# Neptune. I wish I had more time with you.



## FishandBirdLover (May 5, 2021)

Neptune. I will forever remember your sweet name, personality, and just who you were.
I hope you are enjoying swimming under the rainbow bridge.

May 3rd, 2021. I walked into the pet store 2 months after I lost my first boy, Saturn, and I saw you. Short fins, small body, and strong personality. I decided right then and there to get you.

You lived in a 10 gallon for a week or so with fry on the other side of the divider and with a female. I am so sorry.
You then lived in a divided 10 gallon with your brother Atlantis on the other side.
Once Atlantis died, you had the whole tank to yourself.

I also enjoyed seeing you grow up into a handsome betta, with long flowing fins.

When I added in platy juveniles for you, you put up with them and they became your best friends.

I remember you used to hide in the java fern, enjoying a little peace and quiet, but when you heard me coming to your tank, you would swim out of the java fern and stay with me until I left. You always listened to my troubles, you stuck with me through some tough times. You were my best friend when I did not have any friends.
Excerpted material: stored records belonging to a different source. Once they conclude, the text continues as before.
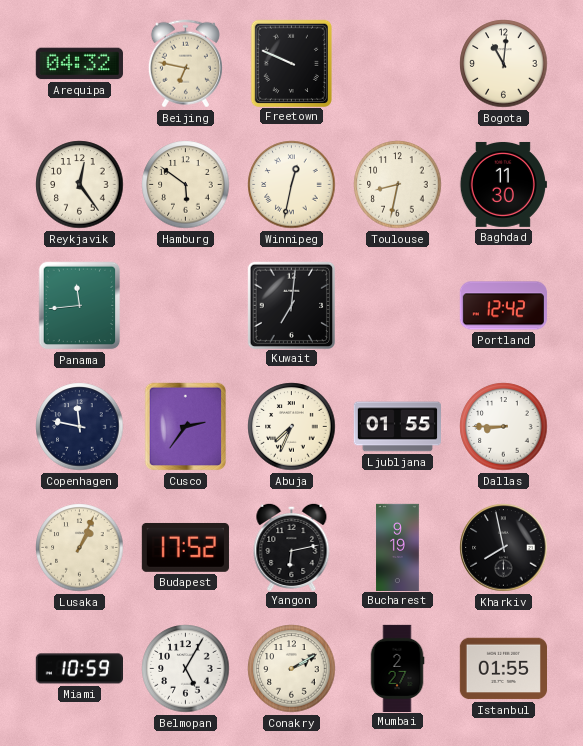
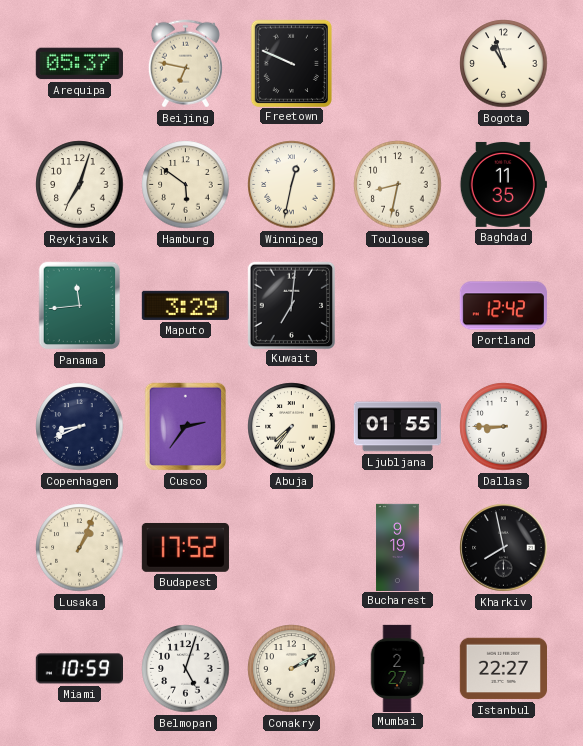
Arequipa: 04:32 -> 05:37
Bogota: 11:01 -> 10:57
Reykjavik: 12:24 -> 7:03
Baghdad: 11:30 -> 11:35
Maputo: none -> 3:29
Copenhagen: 11:47 -> 8:41
Abuja: 7:34 -> 7:36
Yangon: 6:13 -> none
Belmopan: 5:05 -> 5:03
Istanbul: 01:55 -> 22:27
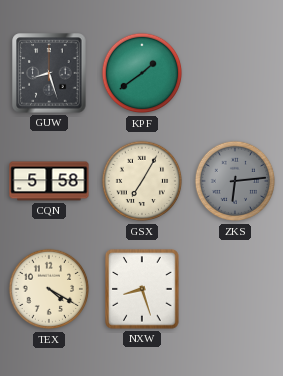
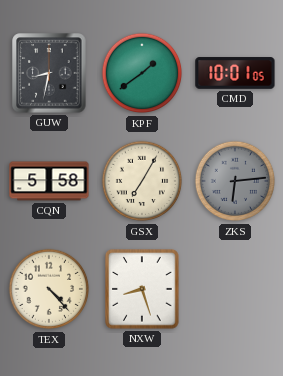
GUW: 8:27 -> 8:32
CMD: none -> 10:01
TEX: 4:20 -> 4:23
I wish that fin rot and dropsy did not claim your live so suddenly from me, but I am sure that you are enjoying the life with Calisto, Jupiter, Saturn, Pluto, Atlantis, and all the other bettas that have passed away.
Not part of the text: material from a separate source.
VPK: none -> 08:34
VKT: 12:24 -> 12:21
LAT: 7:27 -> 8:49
Neptune, I will forever remember you. I will miss you, my little scaled, finned friend. I love you.

Your mommy


----------



## Vel (Oct 23, 2021)

I'm so sorry for your loss. SIP Neptune.


----------



## FishandBirdLover (May 5, 2021)

Vel said:


> I'm so sorry for your loss. SIP Neptune.
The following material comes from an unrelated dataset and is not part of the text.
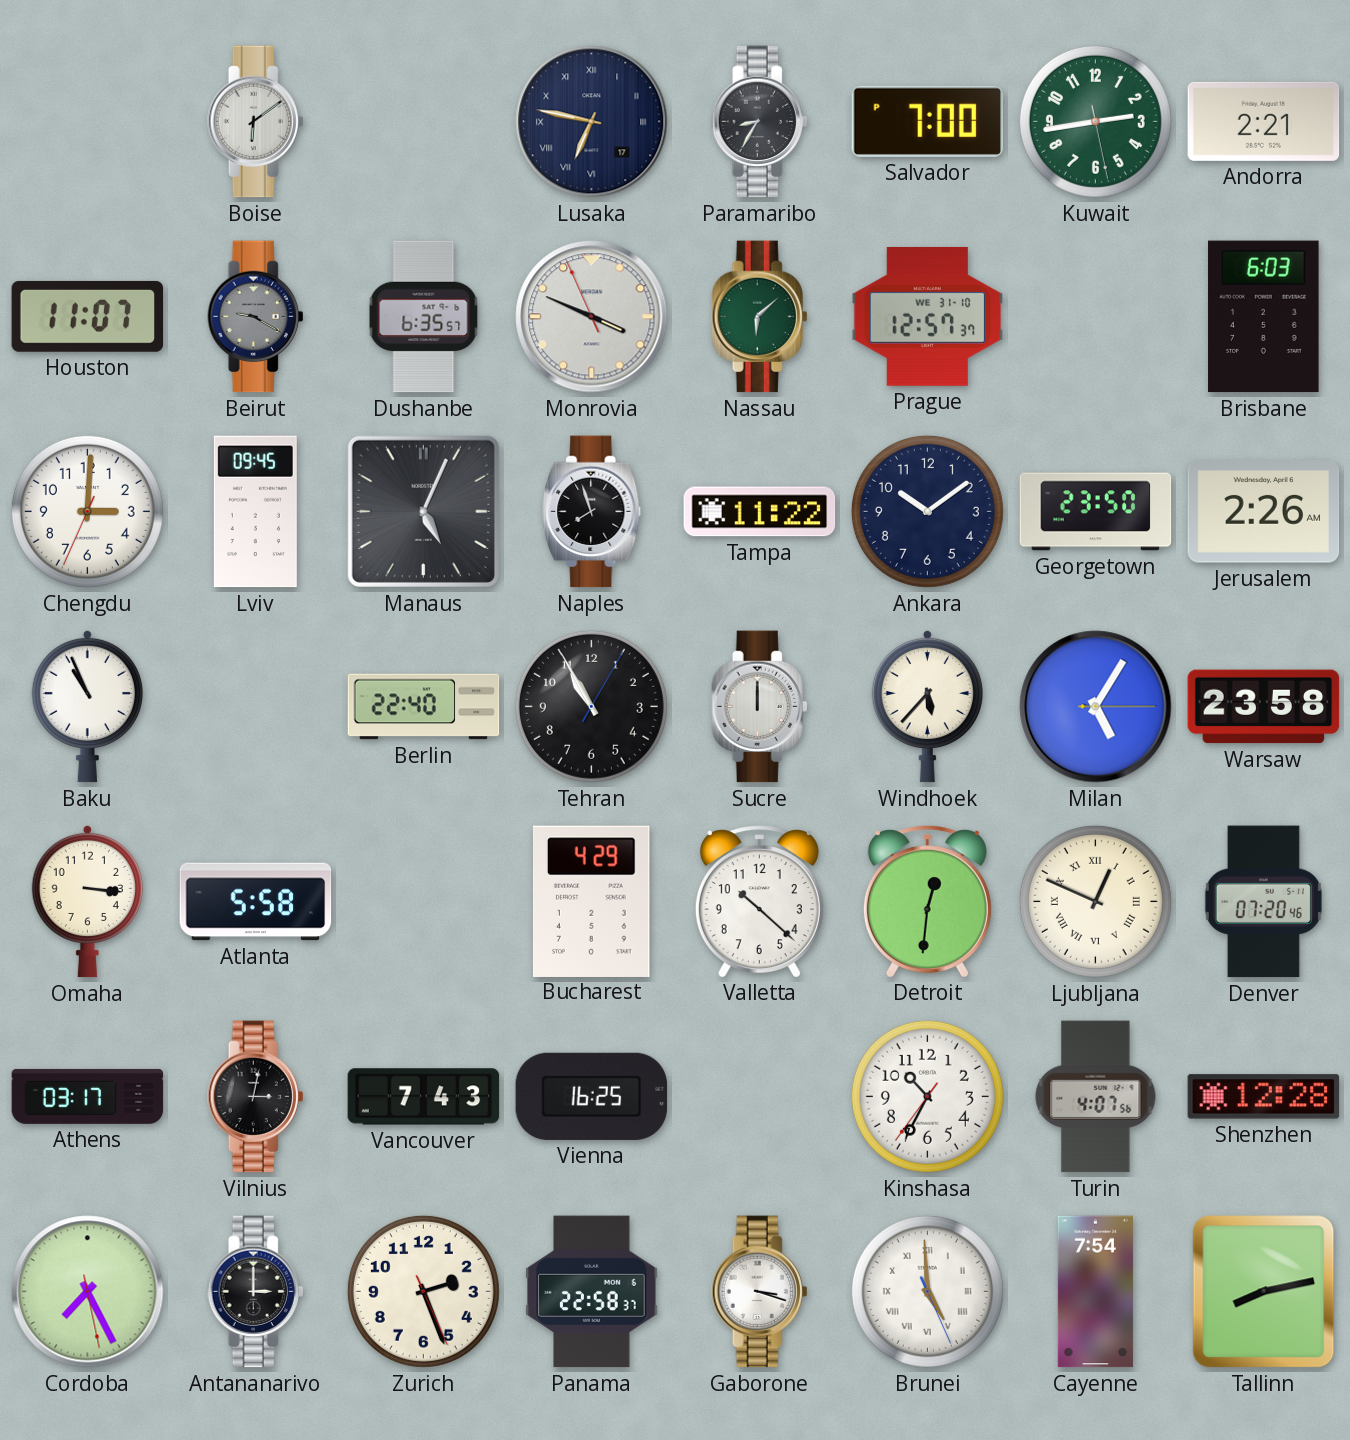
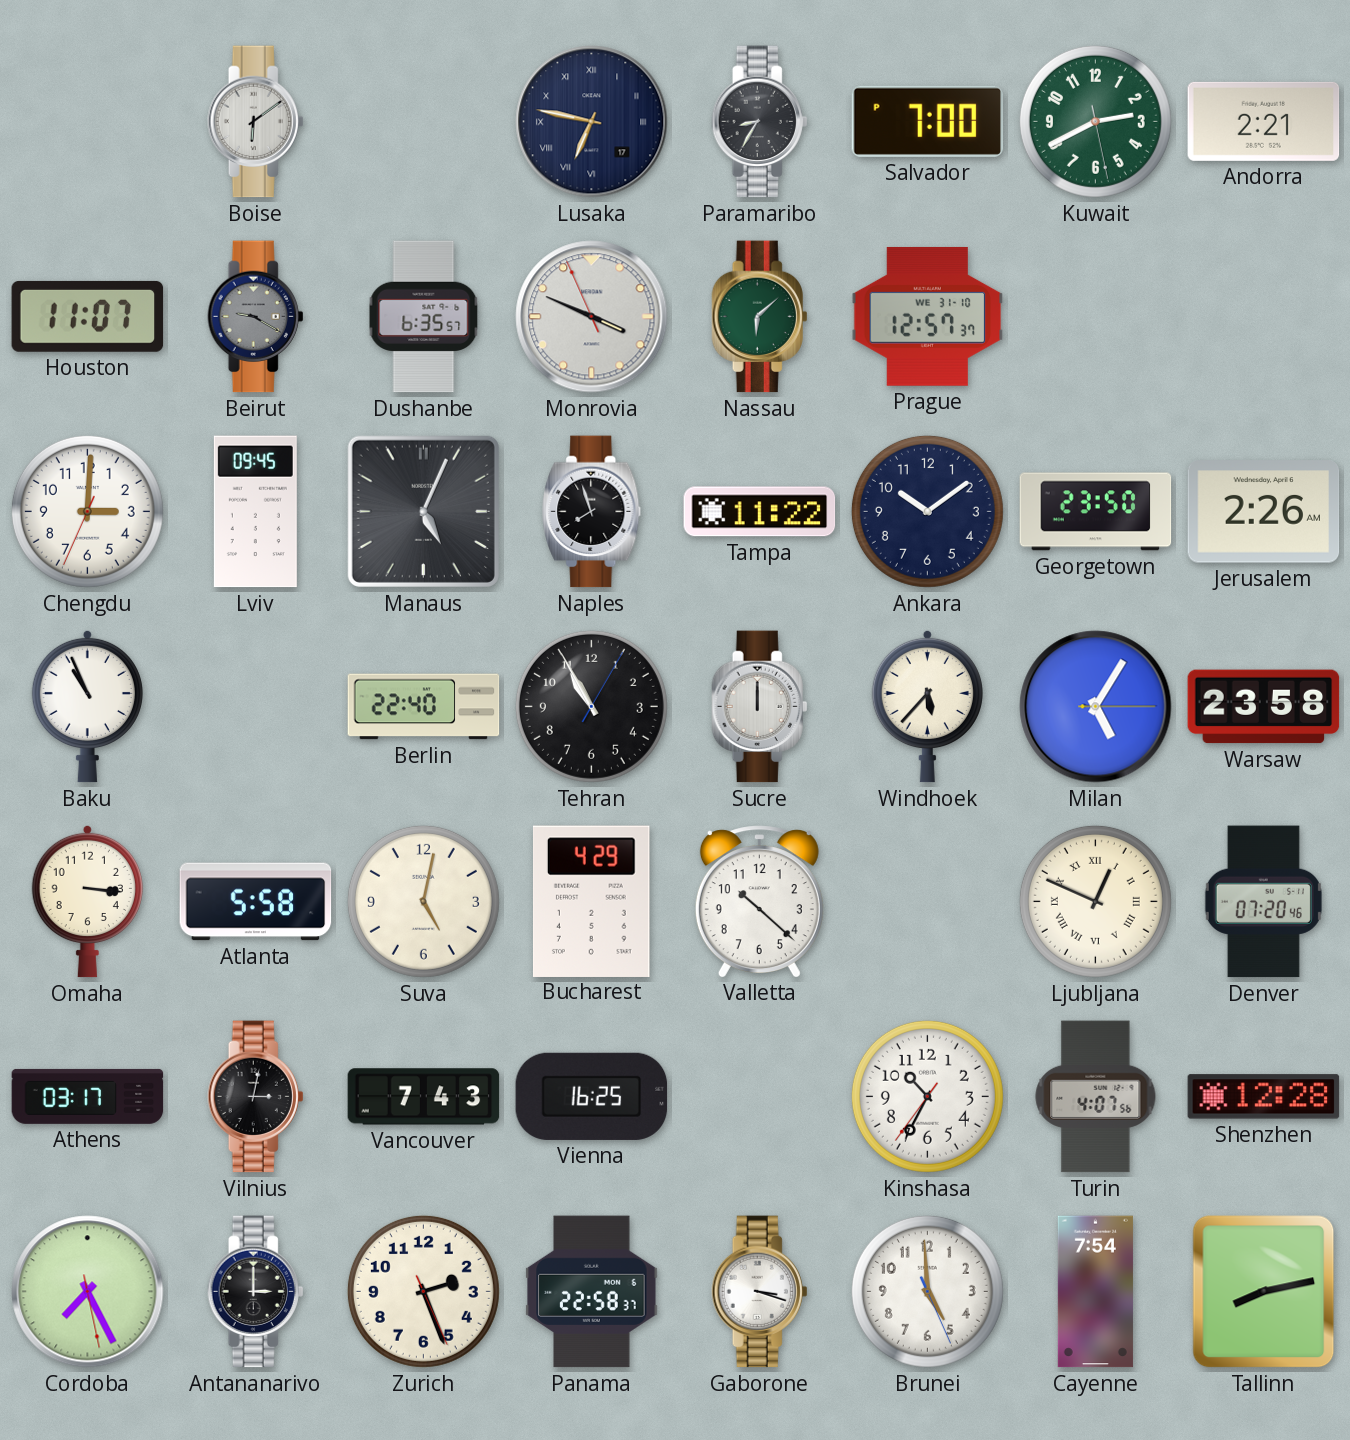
Kuwait: 2:43 -> 2:40
Brisbane: 6:03 -> none
Suva: none -> 5:02
Detroit: 12:31 -> none
Brunei numerals: Roman -> Arabic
Thank you so much. It is hard. He meant so much to me. 😭 😭 😭


----------



## Eridanus (Jul 1, 2021)

Aww no, I'm so sorry about your baby. 
S.I.P Neptune, you'll be missed


----------



## SkyCloud (Oct 31, 2020)

I'm so sorry for your loss. Swim in peace sweet Neptune.


----------



## betta4ever! (Oct 5, 2021)

I almost cried reading this... its so hard wher you loose your bestie... i'm sorry 😢


----------



## Zephyrski (Sep 21, 2021)

Aw I'm so sorry. I'm sure he knew how loved he was because you sure made his life great


----------



## BTanaka05! (Aug 11, 2021)

I am sorry for your loss. SIP Neptune. May he swim under the rainbow bridge and find peace with your other bettas


----------



## SammiDraco (Mar 24, 2021)

So sorry for your Neptune! It's not fair you had to lose two of your babies so close together.
SIP Neptune 😢 You will be missed


----------